Exploratory Analysis of Cyberattack Patterns on E-Commerce Platforms Using Statistical Methods
2511.03020v1
cs.CR, cs.AI, cs.LG, 68M25, 68T05 68M25, 68T05, C.2.0; K.6.5; I.2.6; C.2.0; K.6.5
2025-11-08
Авторы:
Fatimo Adenike Adeniya
Abstract
Cyberattacks on e-commerce platforms have grown in sophistication,
threatening consumer trust and operational continuity. This research presents a
hybrid analytical framework that integrates statistical modelling and machine
learning for detecting and forecasting cyberattack patterns in the e-commerce
domain. Using the Verizon Community Data Breach (VCDB) dataset, the study
applies Auto ARIMA for temporal forecasting and significance testing, including
a Mann-Whitney U test (U = 2579981.5, p = 0.0121), which confirmed that holiday
shopping events experienced significantly more severe cyberattacks than
non-holiday periods. ANOVA was also used to examine seasonal variation in
threat severity, while ensemble machine learning models (XGBoost, LightGBM, and
CatBoost) were employed for predictive classification. Results reveal recurrent
attack spikes during high-risk periods such as Black Friday and holiday
seasons, with breaches involving Personally Identifiable Information (PII)
exhibiting elevated threat indicators. Among the models, CatBoost achieved the
highest performance (accuracy = 85.29%, F1 score = 0.2254, ROC AUC = 0.8247).

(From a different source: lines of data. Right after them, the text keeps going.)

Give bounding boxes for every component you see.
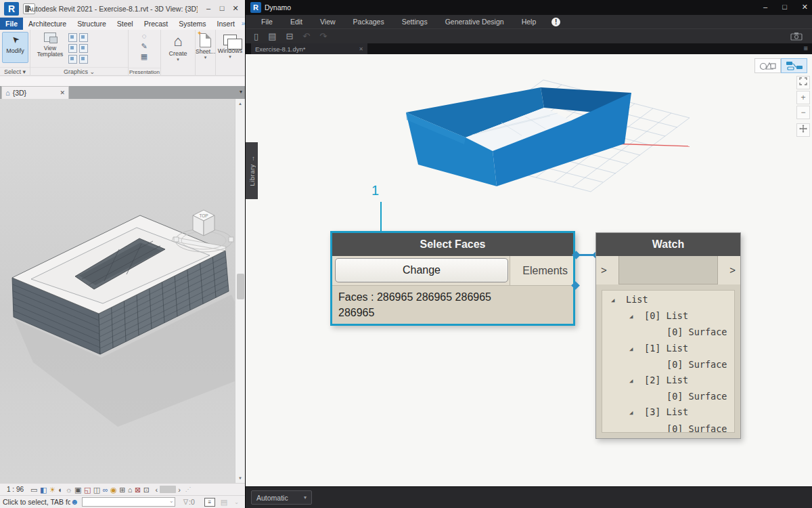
watch-node[interactable]: Watch > > ◢List ◢[0] List [0] Surface ◢[… — [595, 232, 741, 439]
status-dropdown-icon[interactable]: ⌄ — [234, 499, 239, 505]
open-file-icon[interactable]: ▤ — [268, 30, 276, 43]
press-drag-icon[interactable]: ▤ — [221, 498, 227, 507]
scroll-down-icon[interactable]: ▼ — [235, 473, 245, 483]
menu-edit[interactable]: Edit — [281, 15, 311, 28]
visibility-graphics-icon[interactable] — [68, 33, 77, 42]
scroll-left-icon[interactable]: ‹ — [153, 486, 160, 494]
export-image-camera-icon[interactable] — [790, 32, 803, 41]
sheet-dropdown-icon[interactable]: ▾ — [196, 55, 215, 60]
sheet-icon[interactable]: ✦ — [200, 33, 211, 47]
analytical-model-icon[interactable]: ⊠ — [135, 484, 141, 495]
presentation-icon-2[interactable]: ✎ — [138, 42, 150, 51]
create-dropdown-icon[interactable]: ▾ — [161, 57, 195, 62]
select-panel-label[interactable]: Select ▾ — [0, 67, 30, 75]
menu-view[interactable]: View — [311, 15, 344, 28]
list-item[interactable]: [0] Surface — [602, 357, 734, 373]
expander-icon[interactable]: ◢ — [629, 405, 644, 421]
watch-list[interactable]: ◢List ◢[0] List [0] Surface ◢[1] List [0… — [602, 290, 735, 433]
menu-help[interactable]: Help — [513, 15, 545, 28]
view-tab-list-icon[interactable]: ▾ — [240, 89, 242, 95]
geometry-view-toggle-button[interactable] — [754, 58, 781, 73]
elements-output-port[interactable]: Elements — [510, 256, 573, 285]
list-item[interactable]: ◢[2] List — [602, 373, 734, 389]
view-tab-3d[interactable]: ⌂ {3D} ✕ — [1, 86, 69, 99]
lock-3d-view-icon[interactable]: ◫ — [93, 484, 100, 495]
viewcube-top-face[interactable]: TOP — [199, 213, 208, 218]
tab-menu-icon[interactable]: ≡ — [804, 44, 808, 52]
list-item[interactable]: ◢[0] List — [602, 308, 734, 324]
list-item[interactable]: ◢List — [602, 292, 734, 308]
list-item[interactable]: ◢[3] List — [602, 404, 734, 421]
create-house-icon[interactable]: ⌂ — [161, 33, 195, 50]
zoom-fit-button[interactable] — [796, 76, 810, 89]
zoom-in-button[interactable]: + — [796, 91, 810, 104]
displacement-sets-icon[interactable]: ⌂ — [128, 484, 133, 495]
presentation-icon-1[interactable]: ◌ — [138, 32, 150, 41]
tab-structure[interactable]: Structure — [72, 18, 112, 30]
expander-icon[interactable]: ◢ — [629, 309, 644, 324]
list-item[interactable]: [0] Surface — [602, 421, 734, 433]
remove-hidden-lines-icon[interactable] — [68, 55, 77, 64]
windows-icon[interactable] — [223, 35, 237, 45]
view-scale[interactable]: 1 : 96 — [7, 486, 24, 493]
reveal-hidden-elements-icon[interactable]: ◉ — [110, 484, 117, 495]
minimize-button[interactable]: – — [202, 0, 215, 18]
editable-only-icon[interactable]: ≡ — [204, 498, 215, 507]
scroll-up-icon[interactable]: ▲ — [235, 99, 245, 108]
pan-button[interactable] — [796, 123, 810, 137]
zoom-out-button[interactable]: − — [796, 106, 810, 119]
maximize-button[interactable]: □ — [782, 0, 787, 15]
close-tab-icon[interactable]: ✕ — [359, 46, 363, 52]
view-templates-button[interactable]: View Templates — [35, 32, 66, 66]
horizontal-scrollbar[interactable]: ‹ › ⋰ — [153, 486, 190, 494]
sun-path-icon[interactable]: ☀ — [49, 484, 56, 495]
new-file-icon[interactable]: ▯ — [254, 30, 258, 43]
crop-view-icon[interactable]: ▣ — [74, 484, 81, 495]
temporary-hide-isolate-icon[interactable]: ∞ — [103, 484, 108, 495]
menu-packages[interactable]: Packages — [344, 15, 393, 28]
annotation-number[interactable]: 1 — [371, 183, 379, 198]
expander-icon[interactable]: ◢ — [611, 293, 626, 308]
save-file-icon[interactable]: ⊟ — [286, 30, 293, 43]
tab-insert[interactable]: Insert — [212, 18, 240, 30]
modify-button[interactable]: ➤ Modify — [2, 32, 28, 63]
menu-file[interactable]: File — [252, 15, 281, 28]
geometry-preview-3d[interactable] — [366, 58, 704, 200]
filters-icon[interactable] — [79, 33, 88, 42]
maximize-button[interactable]: □ — [215, 0, 229, 18]
combo-dropdown-icon[interactable]: ⌄ — [169, 498, 174, 504]
shadows-icon[interactable]: ◐ — [58, 484, 63, 495]
library-panel-tab[interactable]: Library → — [246, 142, 258, 199]
run-mode-select[interactable]: Automatic ▾ — [251, 490, 312, 505]
windows-dropdown-icon[interactable]: ▾ — [216, 54, 244, 60]
thin-lines-icon[interactable] — [68, 44, 77, 53]
minimize-button[interactable]: – — [763, 0, 767, 15]
list-item[interactable]: [0] Surface — [602, 389, 734, 404]
tab-steel[interactable]: Steel — [112, 18, 139, 30]
undo-icon[interactable]: ↶ — [302, 30, 310, 43]
notification-icon[interactable]: ! — [551, 18, 560, 26]
constraints-icon[interactable]: ⊡ — [143, 484, 150, 495]
close-button[interactable]: ✕ — [229, 0, 242, 18]
watch-input-port[interactable]: > — [596, 256, 619, 284]
watch-node-header[interactable]: Watch — [596, 233, 740, 256]
list-item[interactable]: [0] Surface — [602, 324, 734, 340]
sketchy-lines-icon[interactable]: ☼ — [65, 484, 72, 495]
menu-generative-design[interactable]: Generative Design — [436, 15, 513, 28]
viewcube[interactable]: TOP — [173, 202, 235, 259]
revit-logo-icon[interactable]: R — [4, 2, 19, 16]
visual-style-icon[interactable]: ◧ — [40, 484, 47, 495]
presentation-icon-3[interactable]: ▦ — [138, 52, 150, 61]
graphics-panel-label[interactable]: Graphics ⌄ — [30, 67, 128, 75]
presentation-panel-label[interactable]: Presentation — [129, 68, 160, 75]
show-hidden-lines-icon[interactable] — [79, 44, 88, 53]
redo-icon[interactable]: ↷ — [319, 30, 327, 43]
list-item[interactable]: ◢[1] List — [602, 341, 734, 357]
workspace-tab[interactable]: Exercise-8.1.dyn* ✕ — [251, 43, 367, 54]
tab-precast[interactable]: Precast — [139, 18, 174, 30]
dynamo-graph-canvas[interactable]: + − Library → 1 Select Faces — [246, 54, 812, 486]
select-faces-node-header[interactable]: Select Faces — [332, 233, 573, 256]
select-faces-node[interactable]: Select Faces Change Elements Faces : 286… — [330, 231, 575, 326]
show-rendering-dialog-icon[interactable]: ▭ — [30, 484, 37, 495]
worksharing-user-icon[interactable]: ☻ — [70, 497, 79, 507]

The framework uniquely combines seasonal forecasting with interpretable
ensemble learning, enabling temporal risk anticipation and breach-type
classification. Ethical considerations, including responsible use of sensitive
data and bias assessment, were incorporated. Despite class imbalance and
reliance on historical data, the study provides insights for proactive
cybersecurity resource allocation and outlines directions for future real-time
threat detection research.